- _SUPPLIED DATA_:
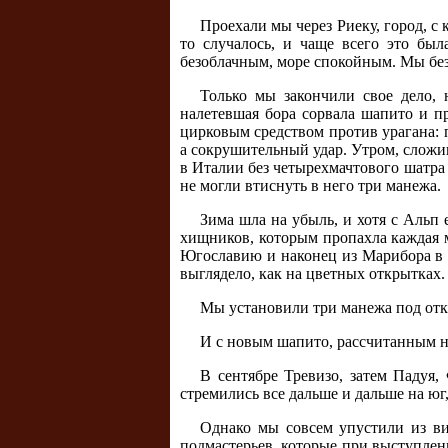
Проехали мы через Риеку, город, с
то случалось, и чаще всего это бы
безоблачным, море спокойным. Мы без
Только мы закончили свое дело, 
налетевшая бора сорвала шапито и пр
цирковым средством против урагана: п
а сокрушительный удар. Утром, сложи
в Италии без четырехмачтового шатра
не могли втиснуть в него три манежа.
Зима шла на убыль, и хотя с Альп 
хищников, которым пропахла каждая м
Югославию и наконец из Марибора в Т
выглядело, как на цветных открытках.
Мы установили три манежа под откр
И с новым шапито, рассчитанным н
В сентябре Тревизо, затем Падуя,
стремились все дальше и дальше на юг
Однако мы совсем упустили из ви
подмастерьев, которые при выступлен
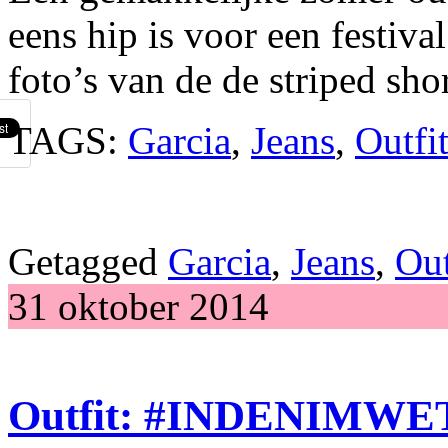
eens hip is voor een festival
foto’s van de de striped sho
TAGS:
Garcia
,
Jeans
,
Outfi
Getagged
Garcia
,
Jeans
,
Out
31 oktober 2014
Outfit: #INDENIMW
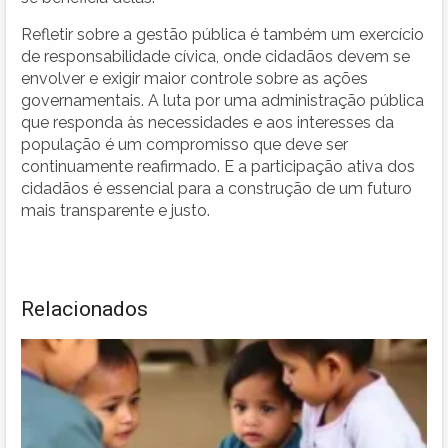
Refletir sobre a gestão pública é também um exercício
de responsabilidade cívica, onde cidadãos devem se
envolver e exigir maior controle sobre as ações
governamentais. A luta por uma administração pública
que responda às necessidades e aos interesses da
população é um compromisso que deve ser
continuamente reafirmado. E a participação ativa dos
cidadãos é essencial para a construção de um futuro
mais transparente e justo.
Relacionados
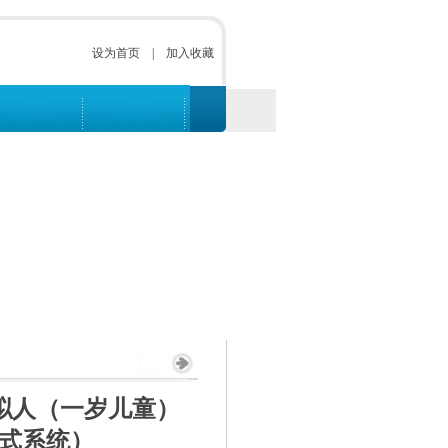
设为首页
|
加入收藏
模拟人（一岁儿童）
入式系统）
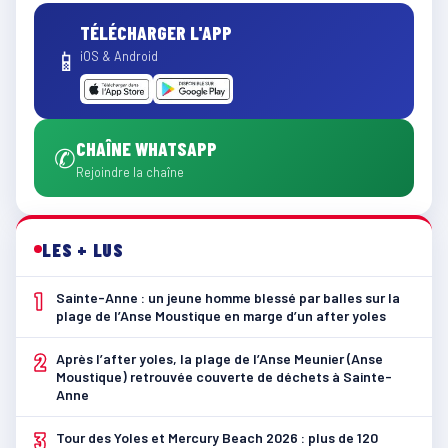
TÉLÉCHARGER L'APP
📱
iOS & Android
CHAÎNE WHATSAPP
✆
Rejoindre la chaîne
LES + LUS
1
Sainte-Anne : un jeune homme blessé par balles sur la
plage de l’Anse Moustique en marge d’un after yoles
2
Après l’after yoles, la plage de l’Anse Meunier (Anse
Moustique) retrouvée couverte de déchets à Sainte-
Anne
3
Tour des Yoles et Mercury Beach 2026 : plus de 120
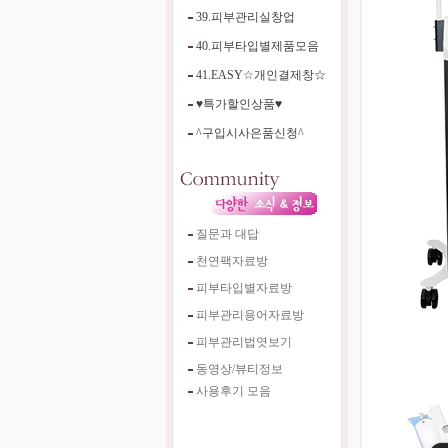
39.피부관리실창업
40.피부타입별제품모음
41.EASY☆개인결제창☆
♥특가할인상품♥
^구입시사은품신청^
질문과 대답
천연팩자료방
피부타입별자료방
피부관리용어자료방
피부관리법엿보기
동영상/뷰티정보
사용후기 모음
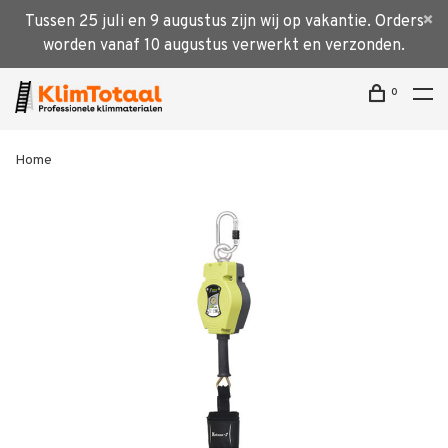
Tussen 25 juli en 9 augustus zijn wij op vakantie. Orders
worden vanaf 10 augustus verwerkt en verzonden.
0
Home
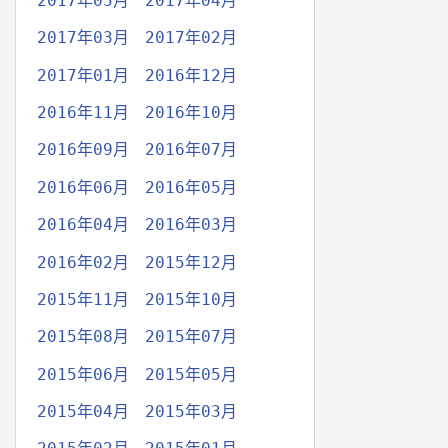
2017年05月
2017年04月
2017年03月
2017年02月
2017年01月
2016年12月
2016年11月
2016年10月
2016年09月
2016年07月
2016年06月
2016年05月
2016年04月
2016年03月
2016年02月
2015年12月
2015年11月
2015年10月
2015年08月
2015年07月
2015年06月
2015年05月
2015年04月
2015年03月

- _WORK INSTRUCTIONS_:
A faithful copy of every record is required, with no pictures included.

- _ANSWER SPACE_:
Проехали мы через Риеку, город, с
то случалось, и чаще всего это бы
безоблачным, море спокойным. Мы без
Только мы закончили свое дело, 
налетевшая бора сорвала шапито и пр
цирковым средством против урагана: п
а сокрушительный удар. Утром, сложи
в Италии без четырехмачтового шатра
не могли втиснуть в него три манежа.
Зима шла на убыль, и хотя с Альп 
хищников, которым пропахла каждая м
Югославию и наконец из Марибора в Т
выглядело, как на цветных открытках.
Мы установили три манежа под откр
И с новым шапито, рассчитанным н
В сентябре Тревизо, затем Падуя,
стремились все дальше и дальше на юг
Однако мы совсем упустили из ви
подмастерьев, которые при выступлен
eens hip is voor een festival
foto’s van de de striped sho
TAGS:
Garcia
,
Jeans
,
Outfi
Getagged
Garcia
,
Jeans
,
Out
31 oktober 2014
Outfit: #INDENIMW
Refletir sobre a gestão pública é também um exercício
de responsabilidade cívica, onde cidadãos devem se
envolver e exigir maior controle sobre as ações
governamentais. A luta por uma administração pública
que responda às necessidades e aos interesses da
população é um compromisso que deve ser
continuamente reafirmado. E a participação ativa dos
cidadãos é essencial para a construção de um futuro
mais transparente e justo.
Relacionados
设为首页
|
加入收藏
模拟人（一岁儿童）
入式系统）
TÉLÉCHARGER L'APP
📱
iOS & Android
CHAÎNE WHATSAPP
✆
Rejoindre la chaîne
LES + LUS
1
Sainte-Anne : un jeune homme blessé par balles sur la
plage de l’Anse Moustique en marge d’un after yoles
2
Après l’after yoles, la plage de l’Anse Meunier (Anse
Moustique) retrouvée couverte de déchets à Sainte-
Anne
3
Tour des Yoles et Mercury Beach 2026 : plus de 120
39.피부관리실창업
40.피부타입별제품모음
41.EASY☆개인결제창☆
♥특가할인상품♥
^구입시사은품신청^
질문과 대답
천연팩자료방
피부타입별자료방
피부관리용어자료방
피부관리법엿보기
동영상/뷰티정보
사용후기 모음
Tussen 25 juli en 9 augustus zijn wij op vakantie. Orders
worden vanaf 10 augustus verwerkt en verzonden.
0
Home
2017年05月
2017年04月
2017年03月
2017年02月
2017年01月
2016年12月
2016年11月
2016年10月
2016年09月
2016年07月
2016年06月
2016年05月
2016年04月
2016年03月
2016年02月
2015年12月
2015年11月
2015年10月
2015年08月
2015年07月
2015年06月
2015年05月
2015年04月
2015年03月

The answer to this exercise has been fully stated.